Trust is a gift we give to a person or organization that is trustworthy.  A gift.  A rare, valuable, precious gift to be treasured and protected by both the giver and the receiver.     Trust is a belief in the reliability, truth, ability, vision, strengths, and assurances of character of a person or organization.

There are five circles of trust: self, family and personal relationships, organization, market and society.


An individual who has self trust is one who has high character and high competence as demonstrated by a healthy balance between self confidence and self esteem.   As Ralph Waldo Emerson said, “Self Trust is the first secret of Success”.   It is also the foundation for all of the other circles of trust.
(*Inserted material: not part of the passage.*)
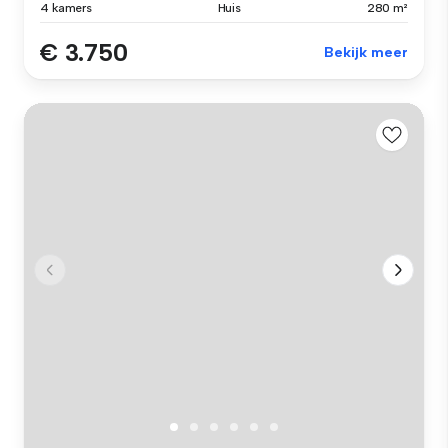
4 kamers
Huis
280 m²
€ 3.750
Bekijk meer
As we move outwards, the next circle is trust in family and personal relationships.  This trust circle encompasses the loyalty, accountability and love of our families and close relationships.   The organization trust circle is the relationship of trust and trustworthiness we have inside our businesses.  It is the organizational alignment that builds efficiency and effectiveness.  Trust in the market is the open relationships between your business and its customers, suppliers, competitors and collaborators.   It is the basis of your reputation and brand.   Societal trust is trust within the general community as evidenced by contribution and giving back and looks like global citizenship.
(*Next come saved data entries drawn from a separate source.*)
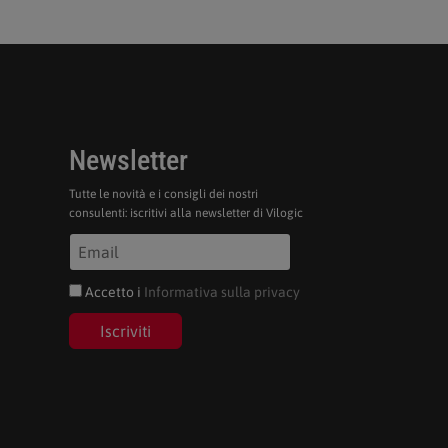
Newsletter
Tutte le novità e i consigli dei nostri
consulenti: iscritivi alla newsletter di Vilogic
Accetto i
Informativa sulla privacy
Iscriviti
The five circles of trust describe the realms of trusting relationships that build on each other.   It’s hard to picture a business that’s trusted in the market if the key leaders are not trustworthy.  And it would be a challenge to be trusted by others if we don’t trust ourselves.  So, the trust circles are built upon each other and reflect backwards as well.

But how do we build trust within each circle?  There are five domains of trust that exist within each circle.  They are:

  1. Competence – talent, attitude, skills, culture and knowledge
  2. Integrity – doing the right thing when nobody is watching; walking the talk
  3. Openness – willingness to accept and be accepted; personal authenticity
  4. Benevolence – having the best interest of others in mind
  5. Shared Vision – individual visions and the vision of the organizations are congruent; vision and action are congruent

When we think about trust in this way, it sounds a little less woozy, right?  Now we can talk about strategies for building trust in specific circles and developing strategies within certain domains of trust. And, we can work on the difficult challenge of rebuilding trust when it is damaged.   Less woozy, more actionable.